Ive tried uninstalling Dnsmasq and numerous other things, but these OpenDNS servers keep re-inserting themselves into my dns server list!
User avatar
xenopeek
Level 25
Level 25
Posts: 29459
Joined: Wed Jul 06, 2011 3:58 am

Re: Disable OpenDNS

Post by xenopeek »

OpenDNS is not enabled or used on Linux Mint unless no other DNS could be found or reached. It is used as fallback, and nothing more. It is only done to ensure you can use the Internet in those cases where for some reason your DNS can not be found or reached. An example of that would be if you run Linux Mint on a virtual machine, and you have not configured the virtual machine's network correctly.

So, investigate your network configuration as for some reason your ISP's DNS can not be reached (your ISP will have details on its DNS).

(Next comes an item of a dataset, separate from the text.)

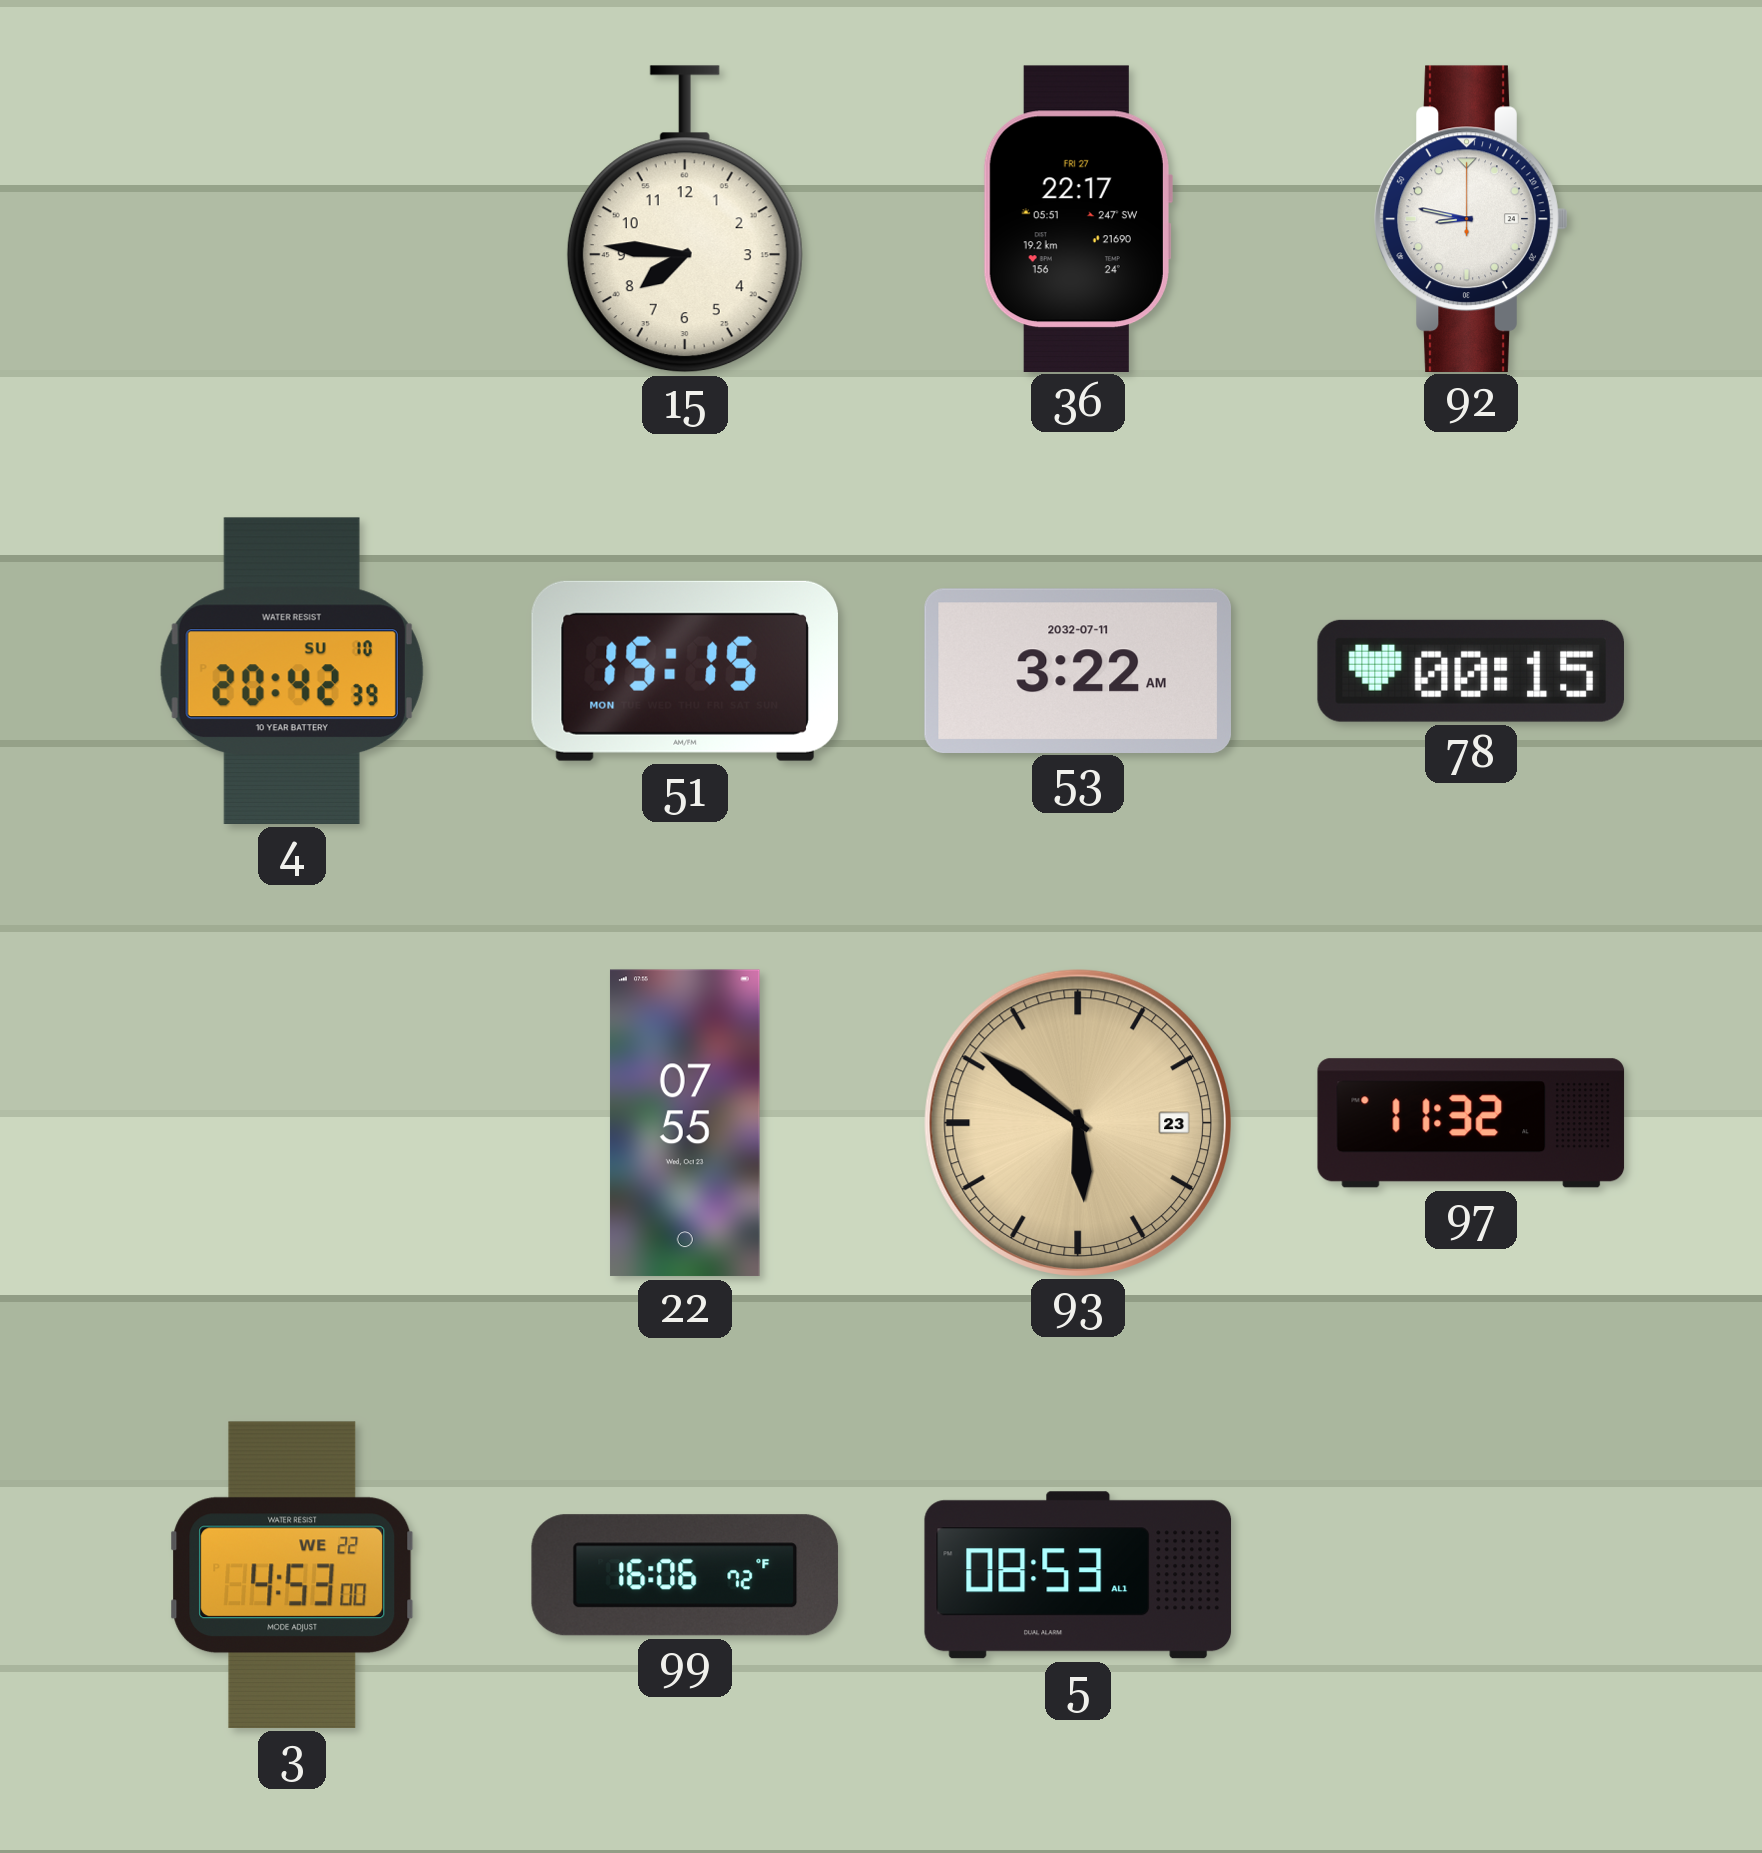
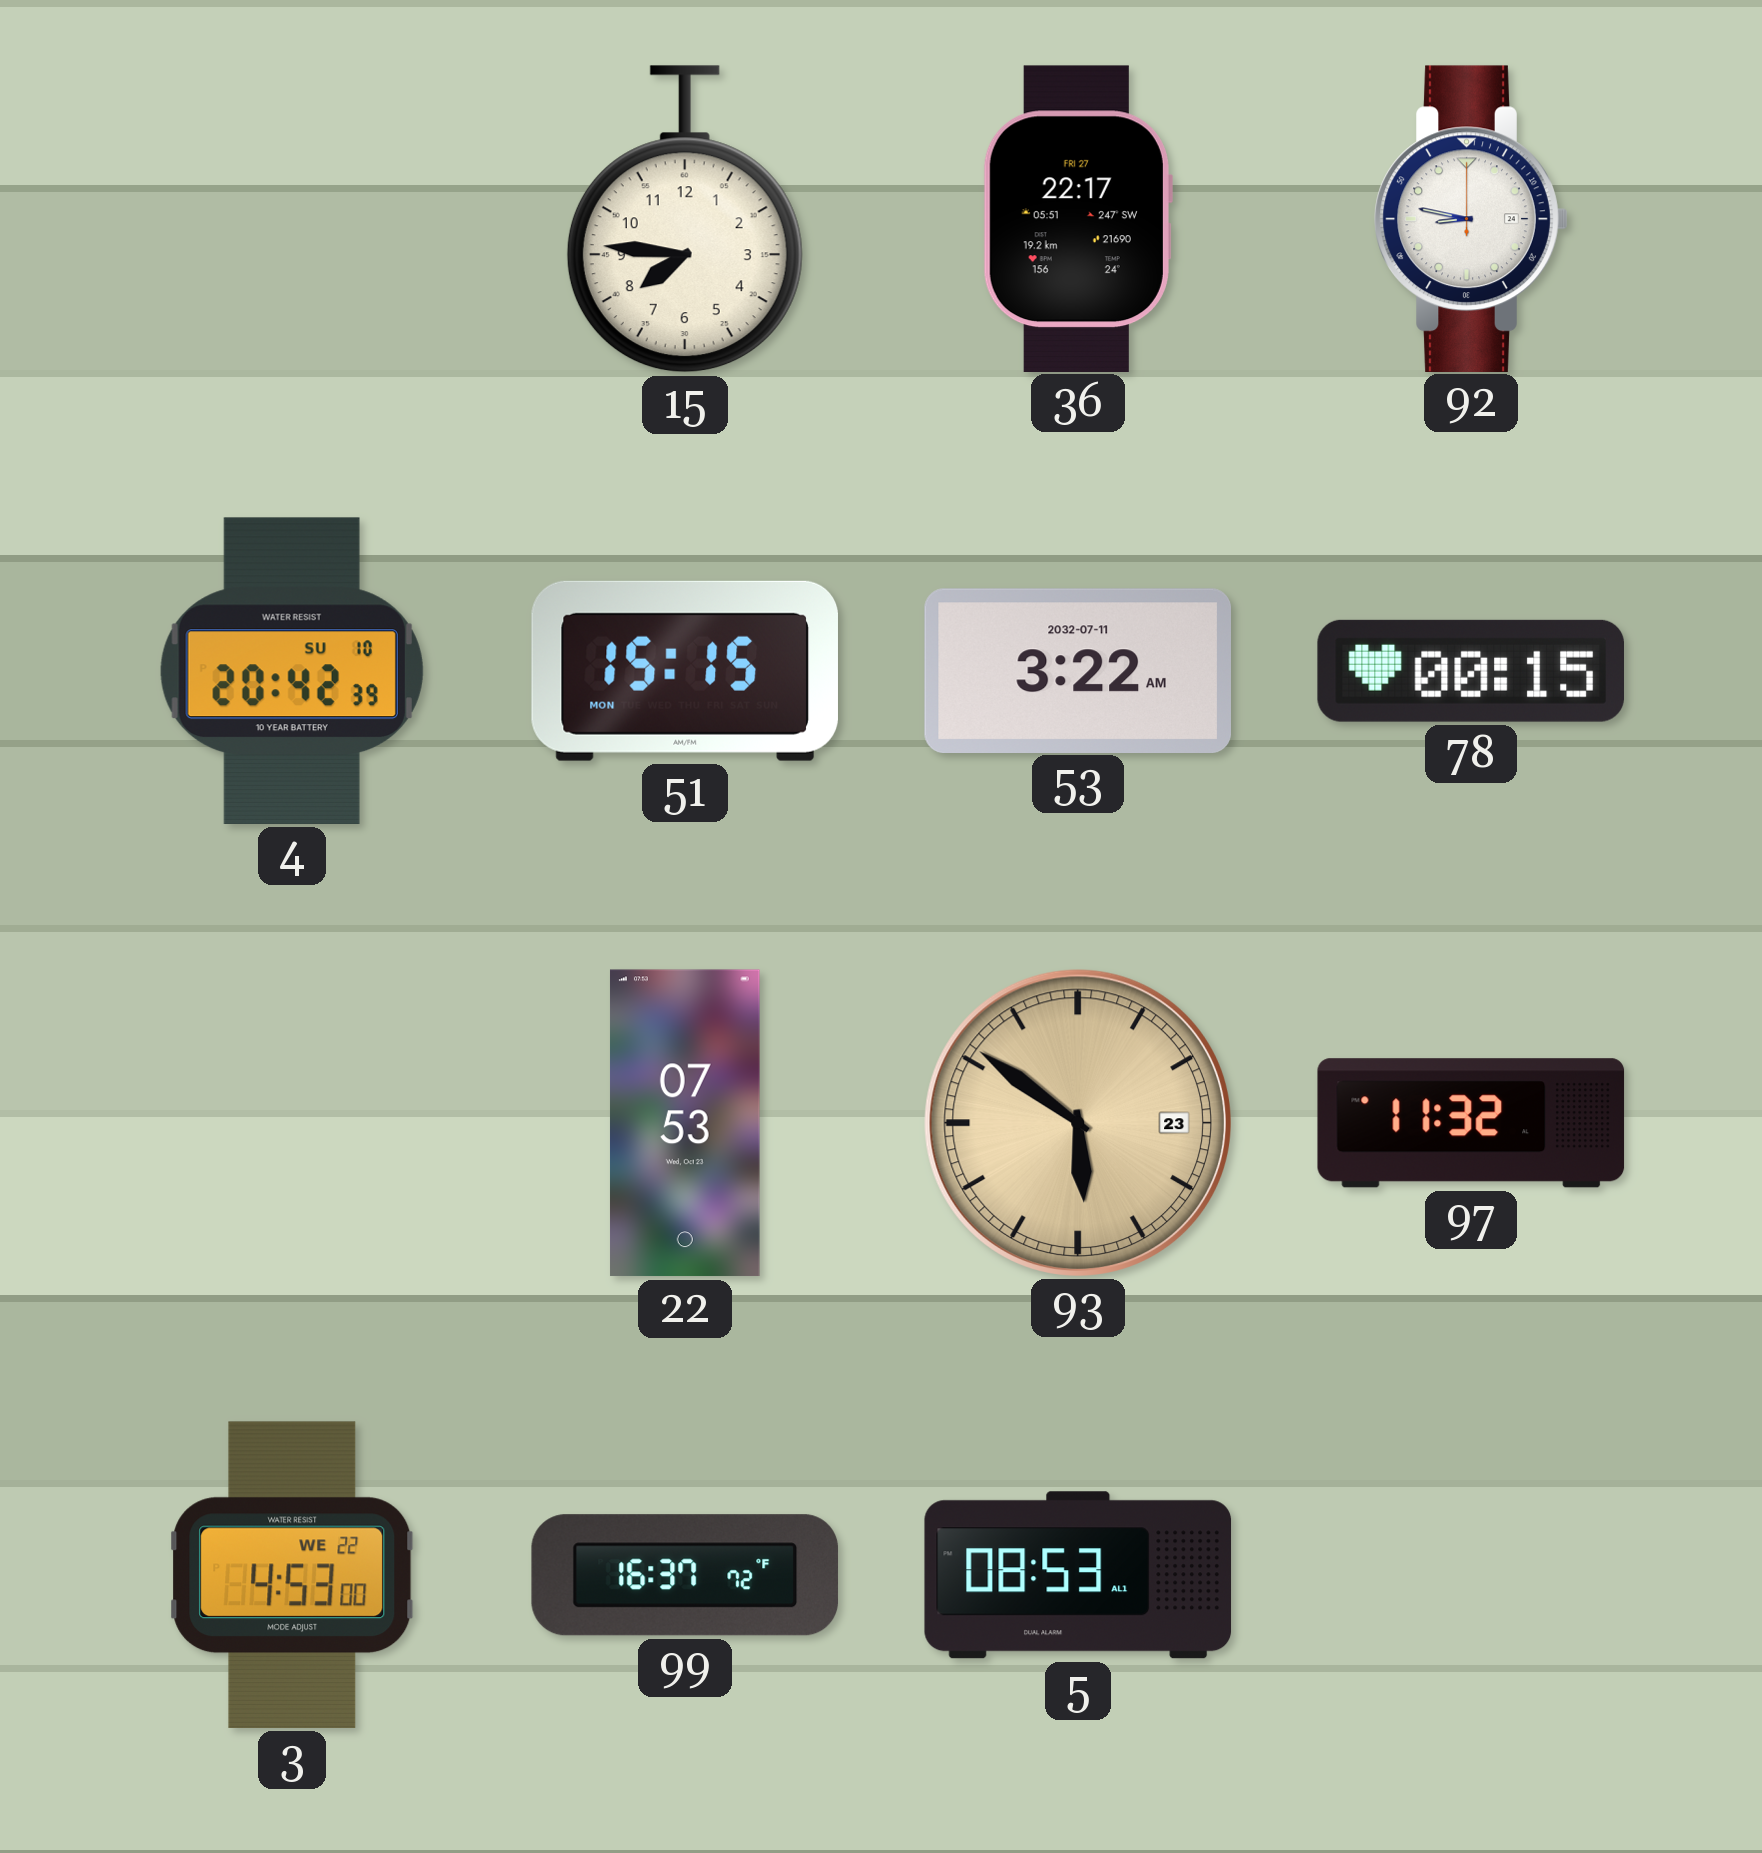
22: 07:55 -> 07:53
99: 16:06 -> 16:37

To others reading this, you can test whether you are using OpenDNS or not with this page: http://www.opendns.com/welcome/. If you aren't using OpenDNS, it will say "You aren't using OpenDNS yet." You shouldn't find you are using OpenDNS unless there is a problem with your network configuration, or you have enabled it yourself.
Image
untnu

Re: Disable OpenDNS

Post by untnu »

same issue here. how do i disable openDns,. it's causing me issues.
Last edited by untnu on Tue Mar 26, 2013 10:51 am, edited 1 time in total.
ChinaJ

Re: Disable OpenDNS

Post by ChinaJ »

@untnu - As xenopeek mentioned above, if you're getting OpenDNS responses, then it's most likely an issue with your internet provider's DNS. Linux Mint has OpenDNS set up as a sort of fail-safe setting for the times you still want to connect to the internet but your IP's DNS servers are down. You can always try:

1) If you're with someone like AT&T's Uverse where the DNS is set on the modem, you can change the servers there to some other ones rather than the default one for AT&T.
2) You can try setting the DNS servers through Network Manager. Go to your network connection's settings and add them there; you might have to change the IPv4 settings from Automatic to the one where you can actually type in DNS servers (sorry, not on Linux right now, so don't remember the exact phrasing on the pull-down menu). Of course, I'm not sure how that would work if the modem has DNS settings on there as well.
DavePlummer

Re: Disable OpenDNS

Post by DavePlummer »

I was able to disable use of OpenDNS by specifying two Google public DNS servers (8.8.8.8 AND 8.8.4.4) in my router's WAN connection, and then, as root, deleting the file /etc/resolvconf/resolv.conf.d/tail, which contains the following:

# OpenDNS Fallback (configured by Linux Mint in /etc/resolvconf/resolv.conf.d/tail).
nameserver 208.67.222.222
nameserver 208.67.220.220

See https://en.wikipedia.org/wiki/Google_Public_DNS for a concise description of Google's DNS implementation.
jbo5112

Re: Disable OpenDNS

Post by jbo5112 »

xenopeek wrote:OpenDNS is not enabled or used on Linux Mint unless no other DNS could be found or reached. It is used as fallback, and nothing more. It is only done to ensure you can use the Internet in those cases where for some reason your DNS can not be found or reached. An example of that would be if you run Linux Mint on a virtual machine, and you have not configured the virtual machine's network correctly.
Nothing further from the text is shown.